# Masala Butterfly Libretto Question



## Bellinilover (Jul 24, 2013)

Can anyone here tell me why, in some performances and recordings of Puccini's MADAMA BUTTERFLY, Benjamin Franklin Pinkerton is referred to by Cio-Cio-San as "B.F. Pinkerton" and other times as "F.B. Pinkerton"? 

I'm thinking the switch must have to do with something like the Japanese language putting second names first?


----------



## Art Rock (Nov 28, 2009)

> Pinkerton's forenames are the subject of some confusion.
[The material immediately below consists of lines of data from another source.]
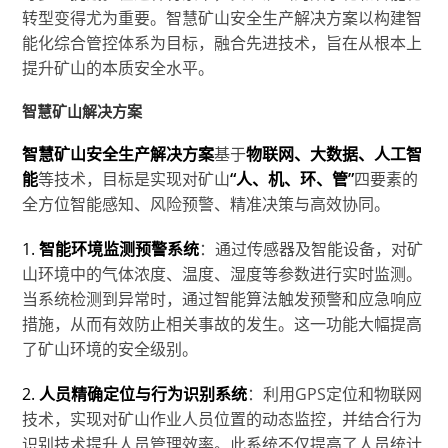
转型变得尤为重要。智慧矿山安全生产解决方案以构建智
能化综合管控体系为目标，融合先进技术，旨在从根本上
提升矿山的本质安全水平。
智慧矿山解决方案
智慧矿山安全生产解决方案
基于
物联网、大数据、人工智
能
等技术，目标是实现对矿山
“人、机、环、管”
四要素的
全方位智能感知、风险预警、精准决策与高效协同。
1.
智能环境监测预警系统
：通过传感器及智能设备，对矿
山环境中的气体浓度、温度、湿度等参数进行实时监测。
当系统检测到异常时，通过智能算法触发预警和应急响应
措施，从而有效防止相关事故的发生。这一功能大幅提高
了矿山环境的安全级别。
2.
人员精确定位与行为识别系统
：利用GPS定位和物联网
技术，实现对矿山作业人员位置的动态监控，并结合行为
识别技术提升人员管理效率。此系统不仅提高了人员统计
At the premieres in Milan and Brescia, he is introduced as "Sir Francis Blummy Pinkerton," but by the third revision of the libretto in 1906, he is presented as "B.F. Pinkerton." The 1907 Ricordi score, considered authoritative, lists the role as "F.B. Pinkerton", but during the wedding ceremony, the Commissario refers to the Lieutenant as "Benjamin Franklin Pinkerton."


source: https://theopera101.com/operas/butterfly/


----------



## Meyerbeer Smith (Mar 25, 2016)

_Masala Butterfly_, aka _Lakme_?


----------



## Woodduck (Mar 17, 2014)

Sounds delicious, but not with sushi.


----------